* [PROBLEM REQUIREMENTS]: Every entry below must be retyped exactly, and the pictures must be left out.

* [GIVEN RECORDS]:

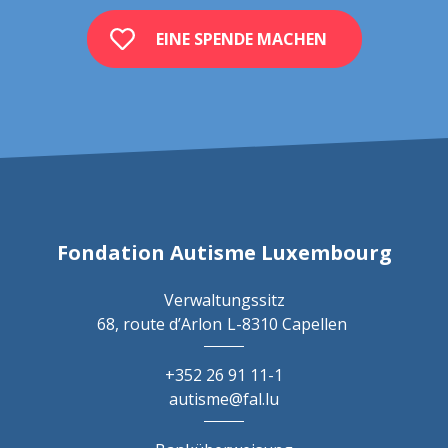
EINE SPENDE MACHEN
Fondation Autisme Luxembourg
Verwaltungssitz
68, route d’Arlon
L-8310 Capellen
+352 26 91 11-1
autisme@fal.lu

* [OUTPUT FOR THIS EXERCISE]:
EINE SPENDE MACHEN
Fondation Autisme Luxembourg
Verwaltungssitz
68, route d’Arlon
L-8310 Capellen
+352 26 91 11-1
autisme@fal.lu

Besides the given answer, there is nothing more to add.